Padhi’s research goal is to provide practical solutions for developing reliable software. Today, advancements in software development allow for new programs to be churned out faster than ever before, but with the advancement of software comes the even faster growing problem of lurking bugs and security vulnerabilities. Padhi aims to prevent these issues by turning to a new way of building software that makes it easier for developers to guarantee that a program conforms to its desired behavior, while at the same time preventing bugs and security breaches before shipping the program to product.

Software verification asks the important question: Are we building the product right? Naturally, software verification is very difficult to accomplish because developers have to formally specify the desired behavior of their software and then prove that the software meets this specification, two tasks which are highly onerous and error-prone. Padhi hopes to simplify this process by developing solutions that allow users to interactively generate clearer, more dependable specifications for their software. He collects insights about program behavior – both from the program itself and the data generated during its execution – to propose possibly interesting properties to developers. From there, developers are able to improve on these suggestions and finalize them into specifications for their software, using Padhi’s tools to help verify their correctness. This approach has enormous implications for making software verification more accessible to developers and will hopefully revolutionize our ability to create reliable, bug-free software.

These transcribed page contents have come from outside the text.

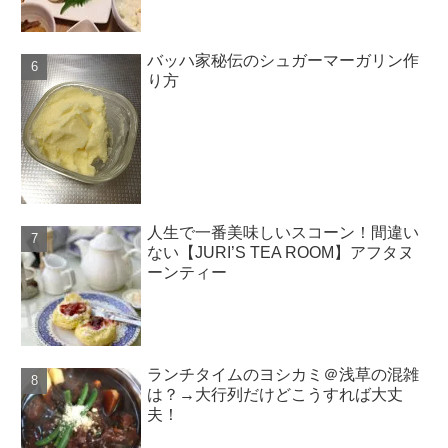
バッハ家秘伝のシュガーマーガリン作
り方
人生で一番美味しいスコーン！間違い
ない【JURI’S TEA ROOM】アフタヌ
ーンティー
ランチタイムのヨシカミ＠浅草の混雑
は？→大行列だけどこうすれば大丈
夫！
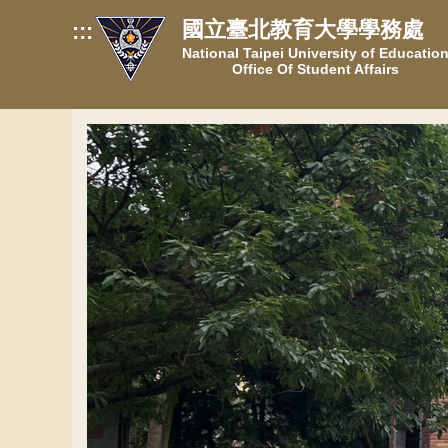
跳
國立臺北教育大學學務處
:::
到
National Taipei University of Educatio
主
Office Of Student Affairs
要
內
容
區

Padhi completed his undergraduate degree in Computer Science and Engineering at the Indian Institute of Technology, which was ranked as India’s top university in 2014. During his time as an undergrad, Padhi held multiple internships both in academia and industry. At his internship at TU Braunschweig in Germany, he explored databases and knowledge systems, and during his senior year he interned at Google, where he worked on high performance computing and Borg, Google’s cluster management system. He eventually found his true passion in research and joined the PhD program at UCLA after graduating from IIT Bombay in 2014. He is advised by Professor Todd Millstein, who specializes in programming languages. Padhi’s achievements are impressive, but not surprising, according to Millstein, as Padhi “naturally possesses the qualities of a good researcher, always asking the right questions, thinking about problems deeply, and pursuing topics which have a strong theoretical foundation but also are capable of being transformed into practical tools”.

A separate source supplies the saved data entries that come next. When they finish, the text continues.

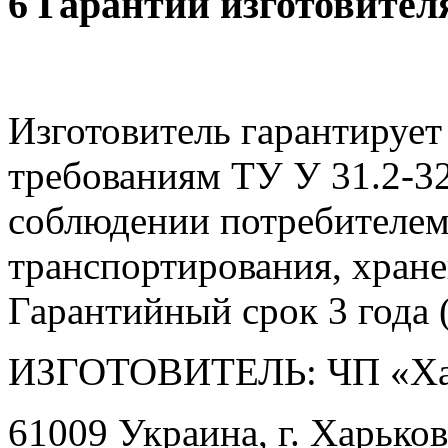
6 Гарантии изготовител
Изготовитель гарантирует
требованиям ТУ У 31.2-3
соблюдении потребителем
транспортирования, хране
Гарантийный срок 3 года (
ИЗГОТОВИТЕЛЬ: ЧП «Ха
61009 Украина, г. Харьков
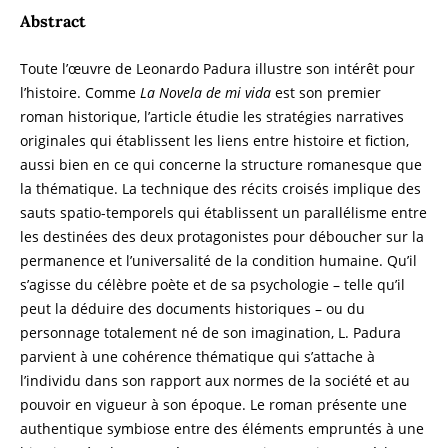
Abstract
Toute l’œuvre de Leonardo Padura illustre son intérêt pour
l’histoire. Comme
La Novela de mi vida
est son premier
roman historique, l’article étudie les stratégies narratives
originales qui établissent les liens entre histoire et fiction,
aussi bien en ce qui concerne la structure romanesque que
la thématique. La technique des récits croisés implique des
sauts spatio-temporels qui établissent un parallélisme entre
les destinées des deux protagonistes pour déboucher sur la
permanence et l’universalité de la condition humaine. Qu’il
s’agisse du célèbre poète et de sa psychologie – telle qu’il
peut la déduire des documents historiques – ou du
personnage totalement né de son imagination, L. Padura
parvient à une cohérence thématique qui s’attache à
l’individu dans son rapport aux normes de la société et au
pouvoir en vigueur à son époque. Le roman présente une
authentique symbiose entre des éléments empruntés à une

Padhi says he will use the fellowship to continue his research on practical software verification, and hopes he will be able to provide an easier, more interactive method of verifying software. Last year, Padhi interned for the Microsoft PROSE group, where he worked on data-driven specification generation by “combining program synthesis and machine learning insights to cluster similar data based on patterns synthesized from data”.  He will be returning to Microsoft this year to explore a related project on learning over semi-structured data, where he aims to learn complex patterns in spreadsheets and report inconsistencies using deep learning techniques.

Padhi is the fourth UCLA student to receive this prestigious fellowship. Electrical engineering graduate student Salma Elmalaki, advised by Professor Mani Srivastava, was a recipient in 2016.